- **EXERCISE INPUTS**
:::
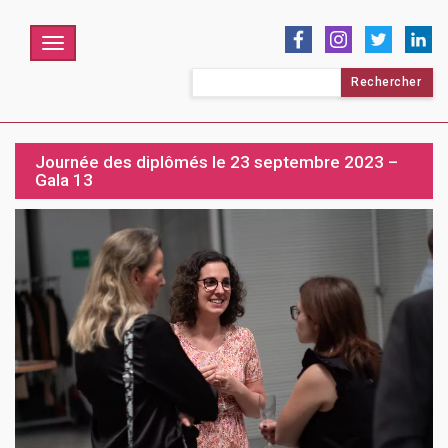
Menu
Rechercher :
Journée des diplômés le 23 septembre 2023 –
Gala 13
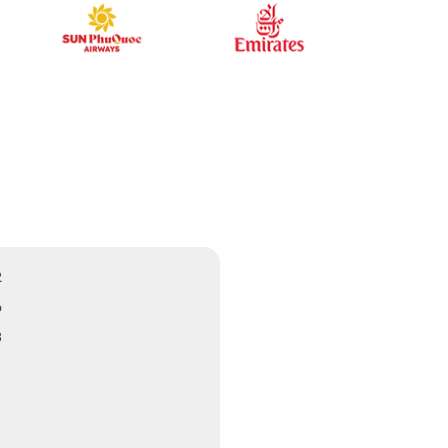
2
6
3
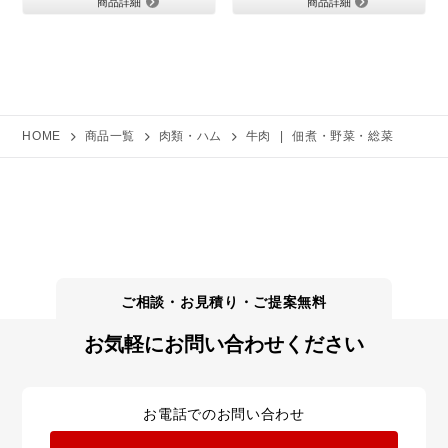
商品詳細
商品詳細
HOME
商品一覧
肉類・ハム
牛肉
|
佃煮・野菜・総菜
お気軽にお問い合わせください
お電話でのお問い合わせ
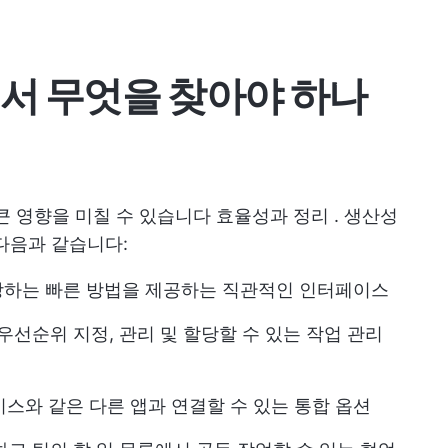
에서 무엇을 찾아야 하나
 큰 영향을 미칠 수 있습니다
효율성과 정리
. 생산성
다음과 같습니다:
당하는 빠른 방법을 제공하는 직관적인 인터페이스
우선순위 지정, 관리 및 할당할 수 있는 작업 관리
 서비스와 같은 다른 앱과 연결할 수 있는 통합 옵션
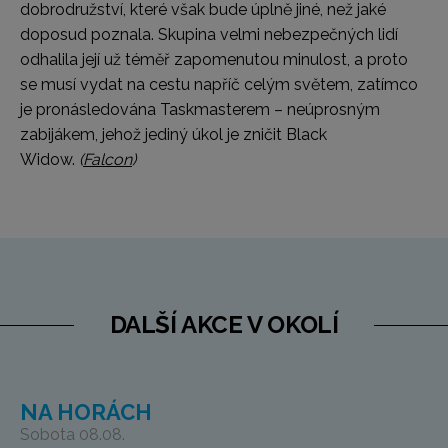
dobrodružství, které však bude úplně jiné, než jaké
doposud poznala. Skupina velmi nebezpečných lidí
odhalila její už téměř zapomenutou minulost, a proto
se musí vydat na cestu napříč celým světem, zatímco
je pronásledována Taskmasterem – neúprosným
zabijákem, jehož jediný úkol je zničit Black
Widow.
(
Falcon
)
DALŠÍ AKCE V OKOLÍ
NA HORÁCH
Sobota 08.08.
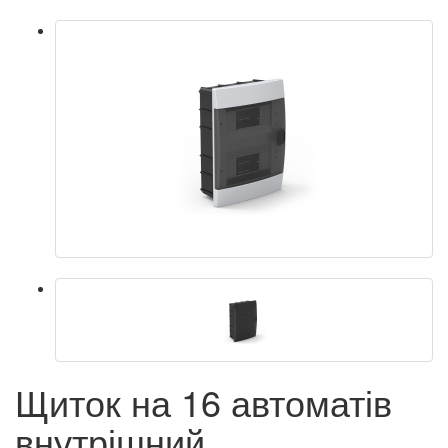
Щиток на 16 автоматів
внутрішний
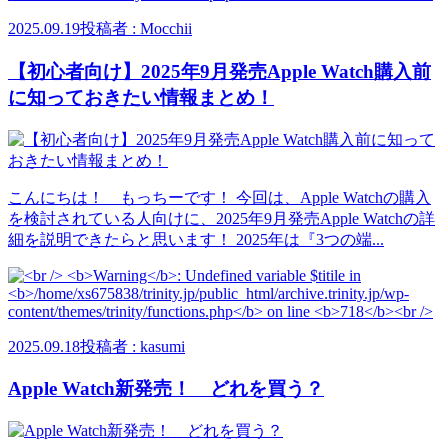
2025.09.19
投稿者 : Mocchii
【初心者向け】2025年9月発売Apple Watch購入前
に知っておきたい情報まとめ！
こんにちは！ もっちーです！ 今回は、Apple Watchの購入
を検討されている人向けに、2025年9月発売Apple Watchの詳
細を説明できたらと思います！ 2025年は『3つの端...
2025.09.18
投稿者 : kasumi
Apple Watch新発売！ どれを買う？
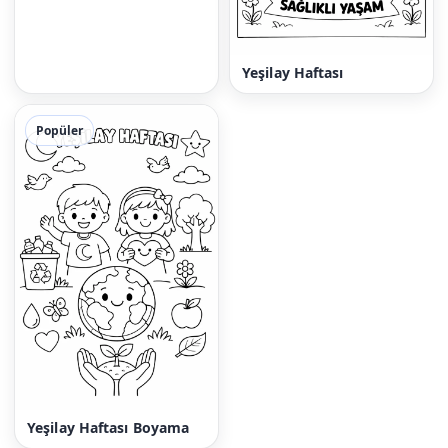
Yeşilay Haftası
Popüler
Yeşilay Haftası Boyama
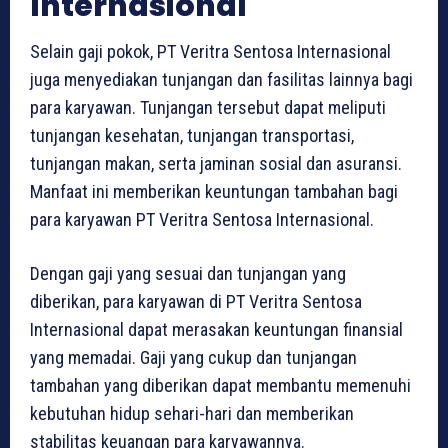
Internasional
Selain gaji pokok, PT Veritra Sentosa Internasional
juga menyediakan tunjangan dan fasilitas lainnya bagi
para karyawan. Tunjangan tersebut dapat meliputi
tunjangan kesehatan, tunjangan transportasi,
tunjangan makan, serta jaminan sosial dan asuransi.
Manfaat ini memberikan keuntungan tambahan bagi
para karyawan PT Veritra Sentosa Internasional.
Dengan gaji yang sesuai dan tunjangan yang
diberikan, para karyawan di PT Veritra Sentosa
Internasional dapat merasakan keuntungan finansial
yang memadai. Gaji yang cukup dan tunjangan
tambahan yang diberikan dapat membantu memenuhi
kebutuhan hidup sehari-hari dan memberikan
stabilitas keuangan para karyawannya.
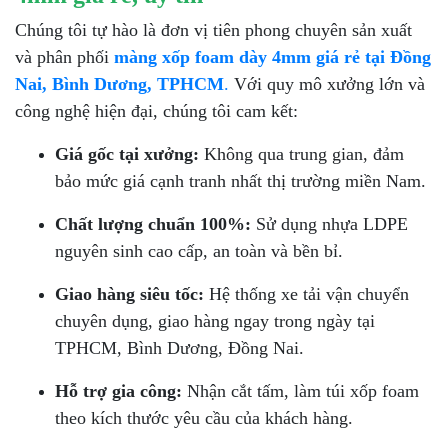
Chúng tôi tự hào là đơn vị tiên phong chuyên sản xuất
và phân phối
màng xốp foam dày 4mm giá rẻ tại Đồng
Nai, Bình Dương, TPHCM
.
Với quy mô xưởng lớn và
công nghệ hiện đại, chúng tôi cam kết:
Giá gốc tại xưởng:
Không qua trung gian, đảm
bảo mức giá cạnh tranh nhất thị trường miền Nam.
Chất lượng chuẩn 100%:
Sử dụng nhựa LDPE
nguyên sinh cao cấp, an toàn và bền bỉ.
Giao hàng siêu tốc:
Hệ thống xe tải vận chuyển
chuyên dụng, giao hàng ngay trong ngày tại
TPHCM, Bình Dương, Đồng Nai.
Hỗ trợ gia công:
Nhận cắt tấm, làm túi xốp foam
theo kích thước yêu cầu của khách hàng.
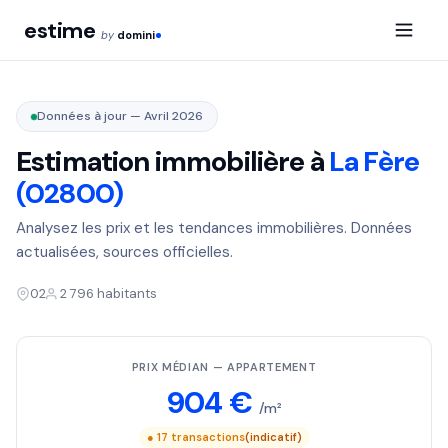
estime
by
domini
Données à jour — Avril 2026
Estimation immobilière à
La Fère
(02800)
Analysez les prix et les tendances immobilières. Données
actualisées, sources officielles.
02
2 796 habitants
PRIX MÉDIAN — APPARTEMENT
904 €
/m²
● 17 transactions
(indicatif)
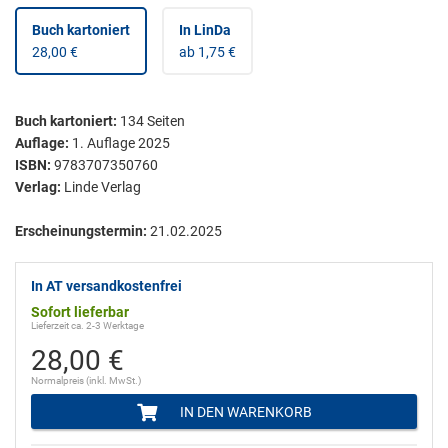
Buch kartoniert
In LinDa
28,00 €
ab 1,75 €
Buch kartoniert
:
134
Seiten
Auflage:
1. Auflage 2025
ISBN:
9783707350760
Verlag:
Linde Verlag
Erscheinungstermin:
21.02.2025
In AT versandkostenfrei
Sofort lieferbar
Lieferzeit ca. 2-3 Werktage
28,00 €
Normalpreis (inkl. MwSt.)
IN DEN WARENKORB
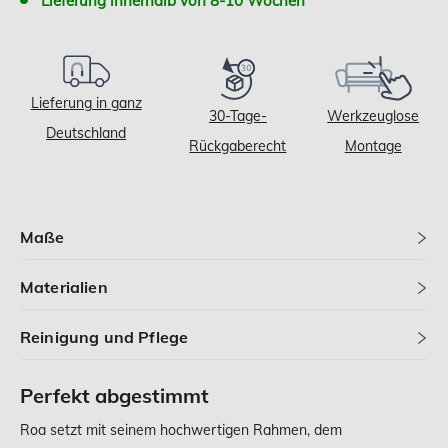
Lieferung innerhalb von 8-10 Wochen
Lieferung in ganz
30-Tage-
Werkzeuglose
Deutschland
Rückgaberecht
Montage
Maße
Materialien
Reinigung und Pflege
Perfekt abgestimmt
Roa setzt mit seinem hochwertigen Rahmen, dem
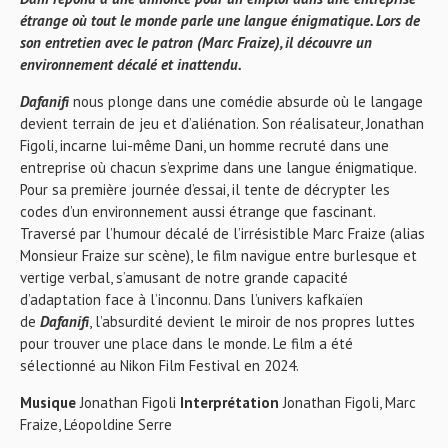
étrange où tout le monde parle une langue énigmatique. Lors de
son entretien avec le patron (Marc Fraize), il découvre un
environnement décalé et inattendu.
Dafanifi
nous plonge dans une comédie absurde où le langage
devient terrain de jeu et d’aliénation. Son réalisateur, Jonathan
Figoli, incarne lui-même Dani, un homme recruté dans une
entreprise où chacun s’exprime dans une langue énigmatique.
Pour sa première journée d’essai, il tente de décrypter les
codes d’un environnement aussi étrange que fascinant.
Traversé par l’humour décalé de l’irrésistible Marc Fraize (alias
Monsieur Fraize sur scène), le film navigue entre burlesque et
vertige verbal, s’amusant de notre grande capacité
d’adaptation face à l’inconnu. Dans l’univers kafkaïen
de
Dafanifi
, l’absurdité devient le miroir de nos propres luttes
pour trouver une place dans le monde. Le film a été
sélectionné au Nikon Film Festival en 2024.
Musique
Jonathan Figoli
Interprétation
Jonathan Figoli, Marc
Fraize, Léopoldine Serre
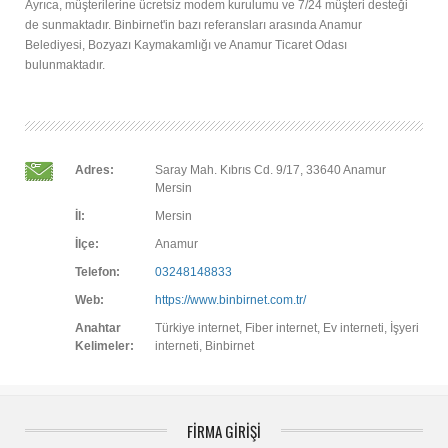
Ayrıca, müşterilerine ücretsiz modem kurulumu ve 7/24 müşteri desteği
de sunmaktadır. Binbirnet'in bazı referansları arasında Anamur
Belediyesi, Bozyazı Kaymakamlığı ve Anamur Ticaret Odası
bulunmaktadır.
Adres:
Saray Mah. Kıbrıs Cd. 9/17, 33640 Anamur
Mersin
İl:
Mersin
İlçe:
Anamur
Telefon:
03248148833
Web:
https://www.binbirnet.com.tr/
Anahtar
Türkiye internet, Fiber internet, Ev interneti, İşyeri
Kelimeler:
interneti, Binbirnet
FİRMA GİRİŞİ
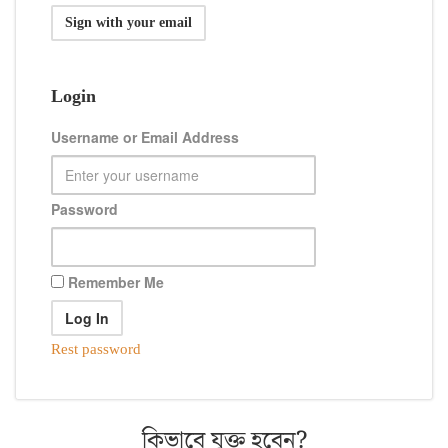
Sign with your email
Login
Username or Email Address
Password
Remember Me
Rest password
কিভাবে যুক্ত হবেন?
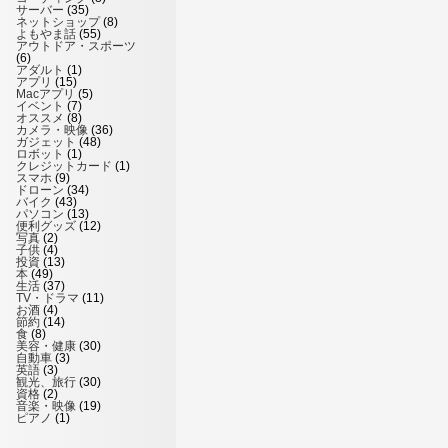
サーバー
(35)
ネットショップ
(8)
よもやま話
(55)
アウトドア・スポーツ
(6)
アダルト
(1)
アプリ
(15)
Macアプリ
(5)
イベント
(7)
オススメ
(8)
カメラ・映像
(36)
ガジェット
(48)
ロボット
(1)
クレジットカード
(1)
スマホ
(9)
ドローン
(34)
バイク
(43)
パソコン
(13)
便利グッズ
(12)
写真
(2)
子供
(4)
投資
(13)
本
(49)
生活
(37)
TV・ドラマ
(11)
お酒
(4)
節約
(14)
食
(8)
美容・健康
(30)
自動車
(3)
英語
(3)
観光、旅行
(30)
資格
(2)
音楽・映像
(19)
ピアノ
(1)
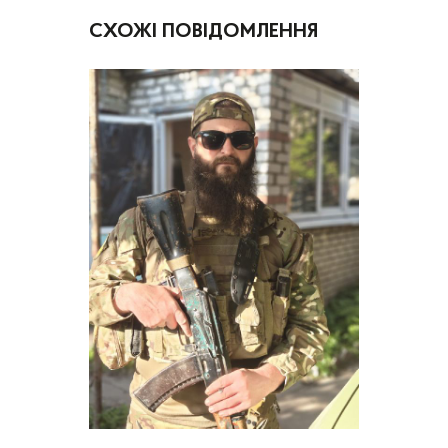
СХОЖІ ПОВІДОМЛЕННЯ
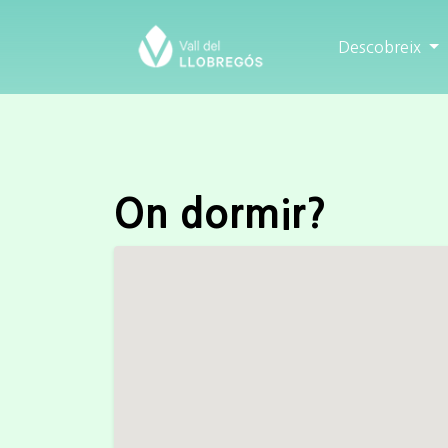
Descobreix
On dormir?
:::
- **INSTRUCTIONS TO FOLLOW**
Your answer must be the full set of entries, set down exactly and without pictures.

- **ANSWER TO THE PROBLEM**
Menu
Rechercher :
Journée des diplômés le 23 septembre 2023 –
Gala 13
2
6
3
商品詳細
商品詳細
HOME
商品一覧
肉類・ハム
牛肉
|
佃煮・野菜・総菜
お気軽にお問い合わせください
お電話でのお問い合わせ
에서 무엇을 찾아야 하나
 큰 영향을 미칠 수 있습니다
효율성과 정리
. 생산성
다음과 같습니다:
당하는 빠른 방법을 제공하는 직관적인 인터페이스
우선순위 지정, 관리 및 할당할 수 있는 작업 관리
 서비스와 같은 다른 앱과 연결할 수 있는 통합 옵션
dobrodružství, které však bude úplně jiné, než jaké
doposud poznala. Skupina velmi nebezpečných lidí
odhalila její už téměř zapomenutou minulost, a proto
se musí vydat na cestu napříč celým světem, zatímco
je pronásledována Taskmasterem – neúprosným
zabijákem, jehož jediný úkol je zničit Black
Widow.
(
Falcon
)
DALŠÍ AKCE V OKOLÍ
NA HORÁCH
Sobota 08.08.
Щиток на 16 автоматів
внутрішний
2025.09.19
投稿者 : Mocchii
【初心者向け】2025年9月発売Apple Watch購入前
に知っておきたい情報まとめ！
こんにちは！ もっちーです！ 今回は、Apple Watchの購入
を検討されている人向けに、2025年9月発売Apple Watchの詳
細を説明できたらと思います！ 2025年は『3つの端...
2025.09.18
投稿者 : kasumi
Apple Watch新発売！ どれを買う？
Yeşilay Haftası
Popüler
Yeşilay Haftası Boyama
Internasional
Selain gaji pokok, PT Veritra Sentosa Internasional
juga menyediakan tunjangan dan fasilitas lainnya bagi
para karyawan. Tunjangan tersebut dapat meliputi
tunjangan kesehatan, tunjangan transportasi,
tunjangan makan, serta jaminan sosial dan asuransi.
Manfaat ini memberikan keuntungan tambahan bagi
para karyawan PT Veritra Sentosa Internasional.
Dengan gaji yang sesuai dan tunjangan yang
diberikan, para karyawan di PT Veritra Sentosa
Internasional dapat merasakan keuntungan finansial
yang memadai. Gaji yang cukup dan tunjangan
tambahan yang diberikan dapat membantu memenuhi
kebutuhan hidup sehari-hari dan memberikan
stabilitas keuangan para karyawannya.
Chúng tôi tự hào là đơn vị tiên phong chuyên sản xuất
và phân phối
màng xốp foam dày 4mm giá rẻ tại Đồng
Nai, Bình Dương, TPHCM
.
Với quy mô xưởng lớn và
công nghệ hiện đại, chúng tôi cam kết:
Giá gốc tại xưởng:
Không qua trung gian, đảm
bảo mức giá cạnh tranh nhất thị trường miền Nam.
Chất lượng chuẩn 100%:
Sử dụng nhựa LDPE
nguyên sinh cao cấp, an toàn và bền bỉ.
Giao hàng siêu tốc:
Hệ thống xe tải vận chuyển
chuyên dụng, giao hàng ngay trong ngày tại
TPHCM, Bình Dương, Đồng Nai.
Hỗ trợ gia công:
Nhận cắt tấm, làm túi xốp foam
theo kích thước yêu cầu của khách hàng.
estime
by
domini
Données à jour — Avril 2026
Estimation immobilière à
La Fère
(02800)
Analysez les prix et les tendances immobilières. Données
actualisées, sources officielles.
02
2 796 habitants
PRIX MÉDIAN — APPARTEMENT
904 €
/m²
● 17 transactions
(indicatif)
Buch kartoniert
In LinDa
28,00 €
ab 1,75 €
Buch kartoniert
:
134
Seiten
Auflage:
1. Auflage 2025
ISBN:
9783707350760
Verlag:
Linde Verlag
Erscheinungstermin:
21.02.2025
In AT versandkostenfrei
Sofort lieferbar
Lieferzeit ca. 2-3 Werktage
28,00 €
Normalpreis (inkl. MwSt.)
IN DEN WARENKORB
Lieferung innerhalb von 8-10 Wochen
Lieferung in ganz
30-Tage-
Werkzeuglose
Deutschland
Rückgaberecht
Montage
Maße
Materialien
Reinigung und Pflege
Perfekt abgestimmt
Roa setzt mit seinem hochwertigen Rahmen, dem
étrange où tout le monde parle une langue énigmatique. Lors de
son entretien avec le patron (Marc Fraize), il découvre un
environnement décalé et inattendu.
Dafanifi
nous plonge dans une comédie absurde où le langage
devient terrain de jeu et d’aliénation. Son réalisateur, Jonathan
Figoli, incarne lui-même Dani, un homme recruté dans une
entreprise où chacun s’exprime dans une langue énigmatique.
Pour sa première journée d’essai, il tente de décrypter les
codes d’un environnement aussi étrange que fascinant.
Traversé par l’humour décalé de l’irrésistible Marc Fraize (alias
Monsieur Fraize sur scène), le film navigue entre burlesque et
vertige verbal, s’amusant de notre grande capacité
d’adaptation face à l’inconnu. Dans l’univers kafkaïen
de
Dafanifi
, l’absurdité devient le miroir de nos propres luttes
pour trouver une place dans le monde. Le film a été
sélectionné au Nikon Film Festival en 2024.
Musique
Jonathan Figoli
Interprétation
Jonathan Figoli, Marc
Fraize, Léopoldine Serre
Ayrıca, müşterilerine ücretsiz modem kurulumu ve 7/24 müşteri desteği
de sunmaktadır. Binbirnet'in bazı referansları arasında Anamur
Belediyesi, Bozyazı Kaymakamlığı ve Anamur Ticaret Odası
bulunmaktadır.
Adres:
Saray Mah. Kıbrıs Cd. 9/17, 33640 Anamur
Mersin
İl:
Mersin
İlçe:
Anamur
Telefon:
03248148833
Web:
https://www.binbirnet.com.tr/
Anahtar
Türkiye internet, Fiber internet, Ev interneti, İşyeri
Kelimeler:
interneti, Binbirnet
FİRMA GİRİŞİ
Sign with your email
Login
Username or Email Address
Password
Remember Me
Rest password
কিভাবে যুক্ত হবেন?
サーバー
(35)
ネットショップ
(8)
よもやま話
(55)
アウトドア・スポーツ
(6)
アダルト
(1)
アプリ
(15)
Macアプリ
(5)
イベント
(7)
オススメ
(8)
カメラ・映像
(36)
ガジェット
(48)
ロボット
(1)
クレジットカード
(1)
スマホ
(9)
ドローン
(34)
バイク
(43)
パソコン
(13)
便利グッズ
(12)
写真
(2)
子供
(4)
投資
(13)
本
(49)
生活
(37)
TV・ドラマ
(11)
お酒
(4)
節約
(14)
食
(8)
美容・健康
(30)
自動車
(3)
英語
(3)
観光、旅行
(30)
資格
(2)
音楽・映像
(19)
ピアノ
(1)
СХОЖІ ПОВІДОМЛЕННЯ
Descobreix
On dormir?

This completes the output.